A couple of dozen Trump boosters converged on the site late Monday as news of the FBI's action broke, but by morning, even those meager ranks had begun to dwindle, and they had not picked up by 5 p.m.
"This is a great national story, a huge national story, and should be," said Eric Johnson, a South Florida-based Democratic political consultant. "But local people, voters, are going about their business. I don't think it matters one iota in local elections. They're still talking about inflation or whether beaches have too much erosion."
A source familiar with the matter has said Monday's search was tied to classified information Trump is alleged to have taken with him from the White House in January 2021.
In a written statement Monday, Trump blasted the search as politically motivated.

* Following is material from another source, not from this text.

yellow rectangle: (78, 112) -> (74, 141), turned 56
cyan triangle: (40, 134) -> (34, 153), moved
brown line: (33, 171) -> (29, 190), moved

"These are dark times for our Nation, as my beautiful home, Mar-A-Lago in Palm Beach, Florida, is currently under siege, raided, and occupied by a large group of FBI agents," he said in a lengthy email statement issued by his Save America political committee.
But Trump had decamped the estate for a scheduled event in Bedminster, New Jersey - leaving the supporters to gather outside a mostly empty property Tuesday.
Those who did turn out noticeably spanned the racial and ethnic spectrum, including supporters wearing Blacks for Trump, Chinese Americans for Trump and Latinos for Trump gear.
Nelson Marti, 67, said he drove the nearly two hours from Hialeah, just outside Miami, to support the former president.
"I think the FBI has lost all credibility, and what the Department of Justice is doing is disgusting - they crossed a line," Marti said. He predicted Trump would sweep back into power in 2024.
"We want everyone to know that we support him and that we've got his back," Marti said.
Palm Beach County is far from safe political territory for Republicans like Trump. The county voted decisively for Joe Biden in 2020, although Trump did win over more affluent precincts. The county's mayor is a Democrat, as is Lois Frankel, the area's congressional representative.
The Hialeah contingent, however, proved substantial. Also on hand was onetime Hialeah mayoral candidate Fernando Godo, 56. He said a mass gathering from Miami was being organized for Saturday.
"I consider him the real president," Godo said of Trump. He blasted Democrats as socialists and described the FBI's search as a violation of Trump's constitutional rights.
"It's not good for the country," Godo said. "We're out here representing the people."
Vanessa, 24, a Palm Beach County resident who declined to give her last name, spent the afternoon walking her dog, Lucy, while gawking at the proceedings.
"I don't know what they're here for," she said. "It's a little weird to have it so close to me, but I'm excited to see everything here."